Interesting post. I don’t claim to be a thought leader or have this problem solved. However I have a paper forthcoming in the Journal of Advertising that describes how advertisers can use TiVo usage data to make their advertising much more relevant than they have in the past. Would love to hear your thoughts.
Just read your paper Ken. I’ll comment here and also send you an email with a bit more detail.
I want ads. Not most ads but rather ones that are focused and targeted on my interests and what I care about. One could argue that a core premise to advertising is creating demand, but I’d rather think of advertising exposing supply to demand in an influencing way.
The premise in your paper is dealing with the current state of DVR usage. It’s well thought out and pretty balanced. What I thought was missing was discussion around viewers primary motivation (watching the TV program) vs. the technology itself (DVR) and what it’s capable of performing.
For example, it’s always amazed me that DVR providers have, for the most part, not implemented the internet connection resident on the back of most DVR’s. The opportunity to leverage a back-channel seems very, very strong.

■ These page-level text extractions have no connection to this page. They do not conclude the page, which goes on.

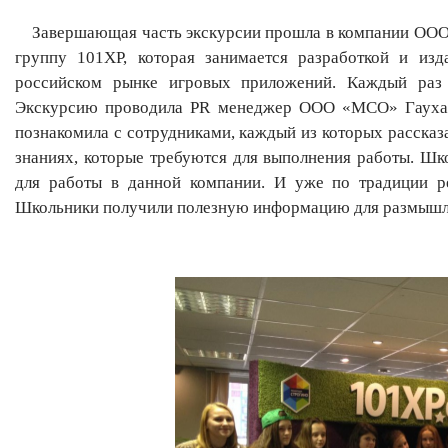
Завершающая часть экскурсии прошла в компании ООО
группу 101ХР, которая занимается разработкой и из
российском рынке игровых приложений. Каждый раз э
Экскурсию проводила PR менеджер ООО «МСО» Гаухар 
познакомила с сотрудниками, каждый из которых рассказа
знаниях, которые требуются для выполнения работы. Шко
для работы в данной компании. И уже по традиции ре
Школьники получили полезную информацию для размышле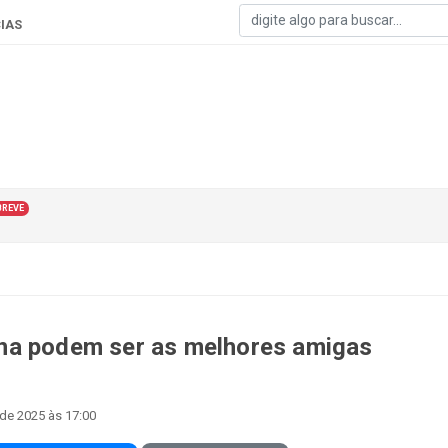
IAS
BREVE
na podem ser as melhores amigas
 de 2025 às 17:00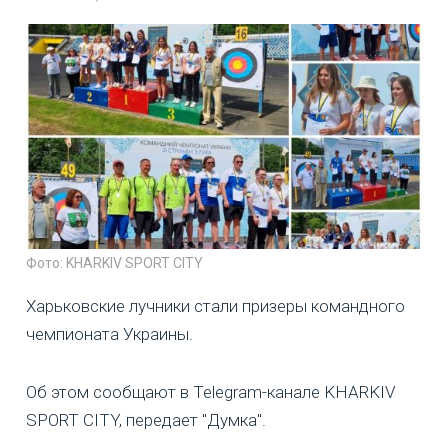
Фото: KHARKIV SPORT CITY
Харьковские лучники стали призеры командного
чемпионата Украины.
Об этом сообщают в Telegram-канале KHARKIV
SPORT CITY, передает "Думка".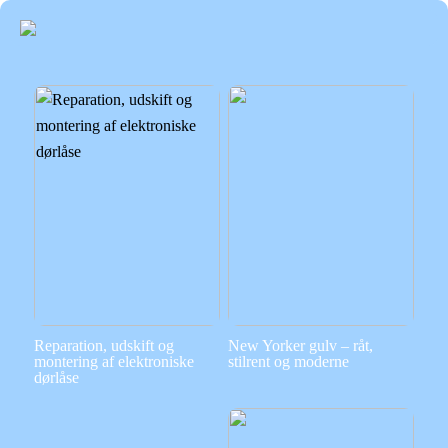
Reparation, udskift og
New Yorker gulv – råt,
montering af elektroniske
stilrent og moderne
dørlåse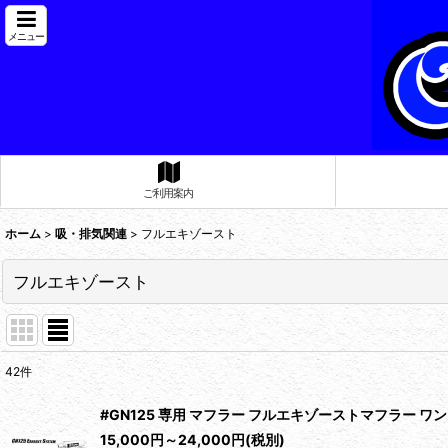
メニュー
ご利用案内
ホーム
>
吸・排気関連
>
フルエキゾースト
フルエキゾースト
42
件
表示数
:
#GN125 専用 マフラー フルエキゾーストマフラー ワン
在庫あり
15,000
円
～24,000
円
(税別)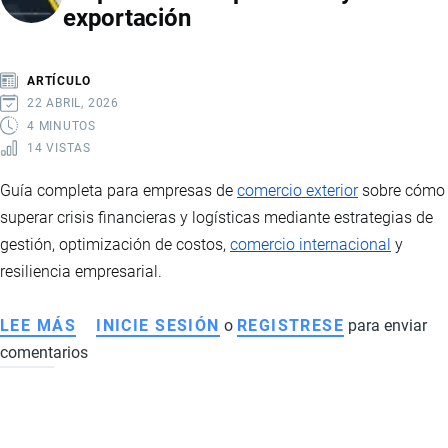
exportación
DE
EL
MENCHO
ARTÍCULO
Y
22 ABRIL, 2026
LA
4 MINUTOS
14 VISTAS
VIOLENCIA
DEL
Guía completa para empresas de
comercio exterior
sobre cómo
NARCOTRÁFICO
superar crisis financieras y logísticas mediante estrategias de
TRANSNACIONAL
gestión, optimización de costos,
comercio internacional
y
resiliencia empresarial.
LEE MÁS
SOBRE
INICIE SESIÓN
o
REGISTRESE
para enviar
comentarios
ESTRATEGIAS
PARA
SUPERAR
CRISIS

Learning about my viewing habits and interests would be incredible for advertisers. If I could have a ‘MyAccount’ on a TiVo or DirecTV site — where I could pick programming, be alerted to programming that matches my interests and maybe be able to remotely configure and control my DVR — I’d be all over that like a bad suit.
The DVR providers could easily create an alias to MyAccount (to shield advertisers from an actual name but rather have access to my profile data in order to target ads) and provide focused and targeted advertising to Steve.